Every factory has two kinds of knowledge. There's the kind that lives in binders — official manuals, error code sheets, maintenance schedules. And then there's the other kind: the stuff that lives in people's heads. The fix that only works if you tap the relay housing first. The paint sprayer that always throws a TEMP_OVERRUN_03 when the morning crew forgets to flush the line. The robot arm that needs a specific reboot sequence that was figured out three years ago by a technician who no longer works there.
This second kind of knowledge — tribal knowledge — is the thing that actually keeps a factory running. And it disappears constantly. Every retired technician, every shift handoff, every new hire learning on the job from scratch is a leak in the system. I built Shadow Floor Engineer because I got tired of watching that knowledge evaporate.
What the System Does and How It Hangs Together
Shadow Floor Engineer is a locally-deployed AI agent that acts as a conversational interface for factory floor shift leads and technicians. Instead of handing someone a laminated error-code sheet when a machine fails, they open a browser tab and describe what's happening. The agent asks clarifying questions, surfaces relevant fixes — including ones pulled from previous shifts — and actively prompts the technician to document what actually worked in the chat.
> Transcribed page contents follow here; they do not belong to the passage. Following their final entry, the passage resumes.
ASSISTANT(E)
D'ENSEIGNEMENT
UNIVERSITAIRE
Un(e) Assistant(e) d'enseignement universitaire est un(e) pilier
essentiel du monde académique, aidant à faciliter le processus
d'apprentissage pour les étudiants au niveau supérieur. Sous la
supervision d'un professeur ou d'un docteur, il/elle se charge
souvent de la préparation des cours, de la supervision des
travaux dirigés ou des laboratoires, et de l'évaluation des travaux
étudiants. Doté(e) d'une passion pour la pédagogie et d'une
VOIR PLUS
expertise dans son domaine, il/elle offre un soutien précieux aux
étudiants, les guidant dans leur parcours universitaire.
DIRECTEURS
That last part is the core of it. The agent isn't just answering questions. It's continuously absorbing new institutional memory. Every fix a technician types into the chat gets retained in a cloud memory graph. The next shift lead who hits the same error on the same machine gets the benefit of everything the previous team learned.
The stack is deliberately minimal:
• Flask (Python) as the backend API layer
• Groq Cloud API for fast LLM inference
• Hindsight Global Memory (Vectorize.io) as the persistent memory layer — specifically the factory1 memory bank
• A lightweight HTML/Vanilla JS frontend with glassmorphism styling — chosen so it runs on a factory floor tablet without any build toolchain
The Core Problem: Cold Starts and Knowledge Rot
The naïve version of this project would have been simple: hook a chat UI to an LLM and call it done. That version has a fatal flaw. A generic language model knows what a HYDRAULIC_FAULT_07 means in textbook terms. It does not know that on this specific press in this facility, that fault code almost always means the left side pressure sensor needs to be reset before the hydraulic line is pressurized — a quirk that was discovered the hard way after two hours of diagnostic dead-ends on a night shift.
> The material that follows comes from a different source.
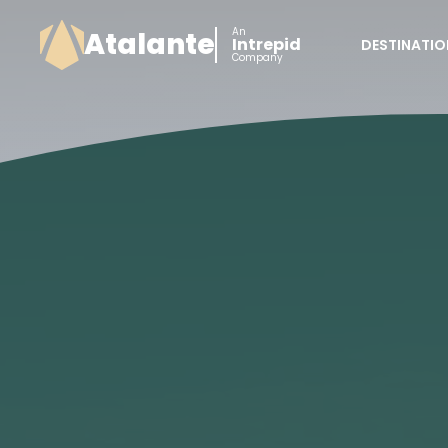
An
Atalante
Intrepid
DESTINATIO
Company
So the system needed real memory. Not just context window memory — full persistent memory that accumulates across sessions, shifts, and weeks. That's where Hindsight comes in. Hindsight provides an agent memory layer that handles both retention (storing observations) and recall (retrieving relevant past context). I used it to maintain a continuously evolving knowledge graph specifically scoped to the factory1 memory bank.
The system handles two distinct situations. The first is a cold start — a query about a machine or error the agent has never encountered before. In that case, it falls back to the LLM's base training and gives a standard diagnostic response. But critically, it then prompts the technician explicitly: "What did you actually try? What ended up working?" That response isn't just a conversational reply. It immediately triggers a hindsight.retain() call and gets written to the memory graph.
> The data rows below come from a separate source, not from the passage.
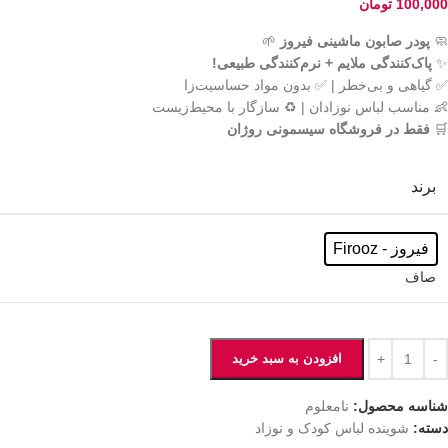
100,000
تومان
🧼
پودر صابون ماشینی فیروز
🌱
✨
پاک‌کنندگی ملایم + نرم‌کنندگی طبیعی!
✅ گیاهی و بی‌خطر | ✅ بدون مواد حساسیت‌زا
👶 مناسب لباس نوزادان | ♻️ سازگار با محیط‌زیست
🛒
فقط در فروشگاه سیسمونی روژان
برند
فیروز - Firooz
صاف
افزودن به سبد خرید
شناسه محصول:
نامعلوم
دسته:
شوینده لباس کودک و نوزاد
The second situation is a warm start — a query about something the agent has seen before. Here, the Hindsight recall layer surfaces relevant past fixes before the LLM even generates a response, which means the agent's first answer to a returning problem already incorporates what worked last time. The difference in quality is noticeable.
Inside the Backend: Retain and Recall
The backend logic in backend.py is straightforward by design. Every incoming technician message goes through a two-step pipeline:
Step one — recall. Before constructing the prompt for Groq, the system queries Hindsight for relevant prior observations:
Retrieve relevant past fixes from Hindsight memory
recalled = hindsight_client.recall(
query=user_message,
bank='factory1',
top_k=5
)
Inject recalled context into the system prompt
memory_context = '\n'.join([m['content'] for m in recalled])
Step two — retain. Every technician response that describes an actual fix is written back to the memory graph:
After receiving technician's real-world fix
hindsight_client.retain(
content=technician_response,
bank='factory1',
metadata={
'machine': detected_machine_id,
'error_code': detected_error_code,
'shift': current_shift_id,
}
)
The metadata tagging is important. When the recall query runs, the Hindsight memory layer can use the machine ID and error code to surface the most contextually relevant past observations rather than just the most semantically similar text. A TEMP_OVERRUN_03 on Robot Arm 2 should recall fixes for Robot Arm 2, not generic temperature error responses from the paint shop.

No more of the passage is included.